B). Sejarah Sebagai Seni

Sejarah dikatakan sebagai seni alasannya ialah dalam rangka penulisan sejarah seorang sejarawan
memrlukan intuisi, imajinasi, emosi, dan gaya bahasa.

a.       Intuisi
Sejarawan memrlukan intuisi ataul ilham, yaitu pemahaman eksklusif dan insting selama masa penelitian berlangsung. Sering kali dalam rangka menentukan suatu klarifikasi sejarawan juga memrlukan intuisi. Dalam hali ini cara kerja sejarawan sama dengan cara kerja seorang seniman. Walaupun demikian, dalam menuliskan hasil karyanya seorang sejarawan harus tetap berpijak kepada data yang telah diperolehnya.

b.      Imajinasi
Dalam melakuka pekerjaannya, seorang sejarawan harus sanggup membayangkan apa yang bahwasanya terjadi, dan apa yang terjadi setelah itu. Misalnya, dal rangka menggambarkan perang aceh, ia harus bisa berimajinasi mengenai pantai, hutan, desa, meunasah, istana, masjid, dan bukit-bukit. Ia mungkin akan bisa memahami Teuku Umar melalui pemahaman Tjoet Nyak Dhien melalui hutannya dan harapan perang sabil lewat imajinasinya perihal desa, meunasah, dan masjid.

c.       Emosi
Pada masa penulisan sejarah zaman romantik, yaitu pada tamat masa ke -18 dan awal masa ke-19, sejarah dianggap sebagai cabang dari sastra. Akhirnya, penulisan sejarah disamakan dengan menulis sastra. Dalam penulisan sejarah harus dengan kterlibatan emosional.

d.      Gaya Bahasa
Gaya bahasa yang baik, bukan berarti gaya bahasa yang berbunga-bunga. Sering kali gaya basa yang lugas justru menarik. Gaya bahasa yang berbelit-belit dan tidak sistematis merupakan gaya bahasa yang buruk. Dalam penggunaan bahasa ini haruslah dipehatikan penggunaan istilah dan idiom yang terkait dengan suatau zaman dan berbeda artinya dengan yang lainnya.

Sejarah sebagai seni mempunyai dan kelemahn-kelemahan sebagai berikut :

a.    Berkurangnya Ketepatan dan objektivitas sangar diharapkan dalam penulisan sejarah. Ketetapan diperlakukan dala penulisan sejarah. Ketetapan maksudnya kesesuaian antara fakta dengan goresan pena sejarah, sedangkan seni merupakan hasil imajinasi. Sejarah yang terlalu erat dengan seni dianggap sanggup mengurangi ketepatan dan objektivitasnya.
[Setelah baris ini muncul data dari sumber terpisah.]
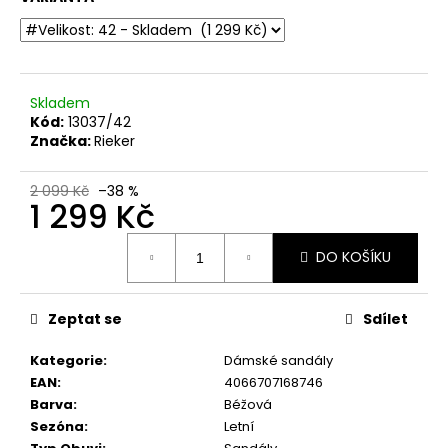
č
u
j
e
m
Skladem
e
Kód:
13037/42
Značka:
Rieker
DÁMSKÉ
SANDÁLY
2 099 Kč
–38 %
1 299 Kč
NA
PODPATKU
TAMARIS
Měrná
1-
DO KOŠÍKU
cena:
28295-
20
140
Zeptat se
Sdílet
BÍLÉ
990
Kategorie
:
Dámské sandály
Kč
EAN
:
4066707168746
Původně:
1
Barva
:
Béžová
299
Sezóna
:
Letní
Kč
b.   Penulisan Sejarah akan terbatas
Penulisan sejarah erat dengan seni akan terbatas kepada objek-objek yang sanggup dideskripsikan. Penulisan sejarah akan penuh dengan citra perihal perang dan biografi yang penuh sanjungan, sedangkan tema-tema sejarah lain yang penting, menyerupai sejarah ekonomi yang menyuguhkan angka-angka tidak akan ditulis.